*Exercise objective*.
Give again, word for word, each line of the data from the first through the one containing "estaciones, cuenta con". Pictures stay out.

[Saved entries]
------------------------------------
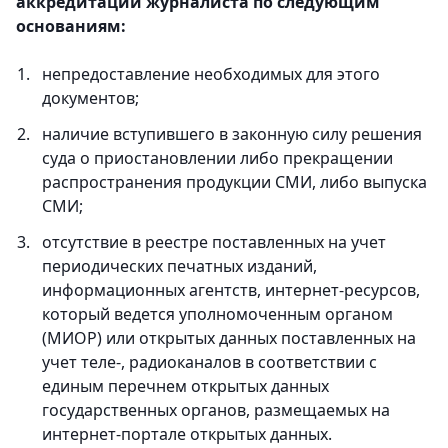
аккредитации журналиста по следующим
основаниям:
непредоставление необходимых для этого
документов;
наличие вступившего в законную силу решения
суда о приостановлении либо прекращении
распространения продукции СМИ, либо выпуска
СМИ;
отсутствие в реестре поставленных на учет
периодических печатных изданий,
информационных агентств, интернет-ресурсов,
который ведется уполномоченным органом
(МИОР) или открытых данных поставленных на
учет теле-, радиоканалов в соответствии с
единым перечнем открытых данных
государственных органов, размещаемых на
интернет-портале открытых данных.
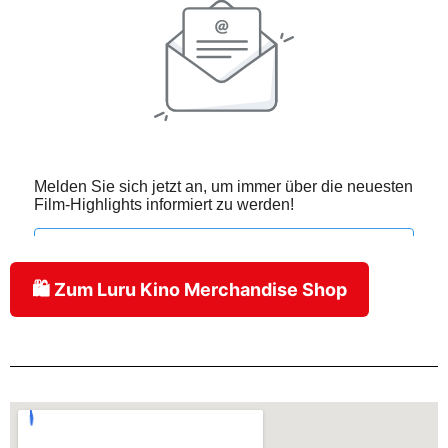
🛍️ Zum Luru Kino Merchandise Shop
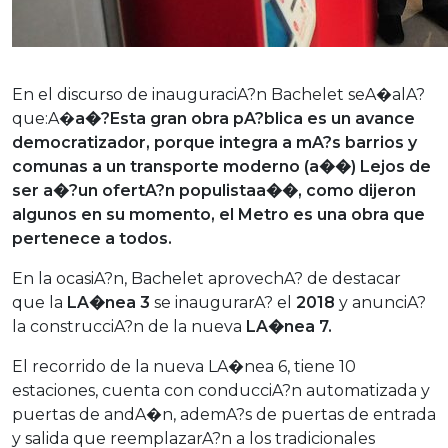
En el discurso de inauguraciA?n Bachelet seA�alA?
que:A�
a�?Esta gran obra pA?blica es un avance
democratizador, porque integra a mA?s barrios y
comunas a un transporte moderno (a��) Lejos de
ser a�?un ofertA?n populistaa��, como dijeron
algunos en su momento, el Metro es una obra que
pertenece a todos.
En la ocasiA?n, Bachelet aprovechA? de destacar
que la
LA�nea 3
se inaugurarA? el
2018
y anunciA?
la construcciA?n de la nueva
LA�nea 7.
El recorrido de la nueva LA�nea 6, tiene 10
estaciones, cuenta con conducciA?n automatizada y
puertas de andA�n, ademA?s de puertas de entrada
y salida que reemplazarA?n a los tradicionales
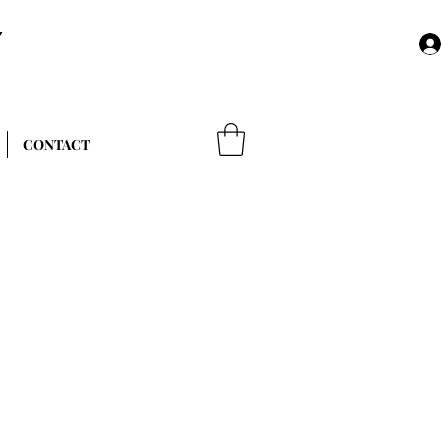
Y
CONTACT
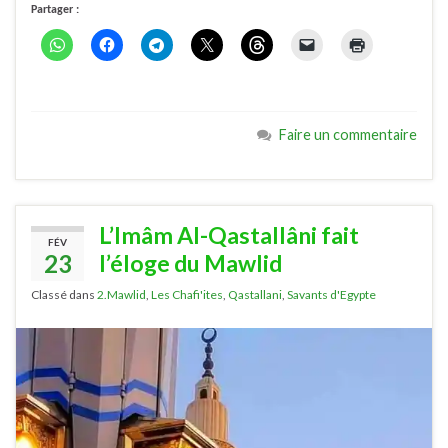
Partager :
Faire un commentaire
L’Imâm Al-Qastallâni fait
FÉV
23
l’éloge du Mawlid
Classé dans
2.Mawlid
,
Les Chafi'ites
,
Qastallani
,
Savants d'Egypte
------------------------------------
*Answer for the task*.
аккредитации журналиста по следующим
основаниям:
непредоставление необходимых для этого
документов;
наличие вступившего в законную силу решения
суда о приостановлении либо прекращении
распространения продукции СМИ, либо выпуска
СМИ;
отсутствие в реестре поставленных на учет
периодических печатных изданий,
информационных агентств, интернет-ресурсов,
который ведется уполномоченным органом
(МИОР) или открытых данных поставленных на
учет теле-, радиоканалов в соответствии с
единым перечнем открытых данных
государственных органов, размещаемых на
интернет-портале открытых данных.
🛍️ Zum Luru Kino Merchandise Shop
En el discurso de inauguraciA?n Bachelet seA�alA?
que:A�
a�?Esta gran obra pA?blica es un avance
democratizador, porque integra a mA?s barrios y
comunas a un transporte moderno (a��) Lejos de
ser a�?un ofertA?n populistaa��, como dijeron
algunos en su momento, el Metro es una obra que
pertenece a todos.
En la ocasiA?n, Bachelet aprovechA? de destacar
que la
LA�nea 3
se inaugurarA? el
2018
y anunciA?
la construcciA?n de la nueva
LA�nea 7.
El recorrido de la nueva LA�nea 6, tiene 10
estaciones, cuenta con conducciA?n automatizada y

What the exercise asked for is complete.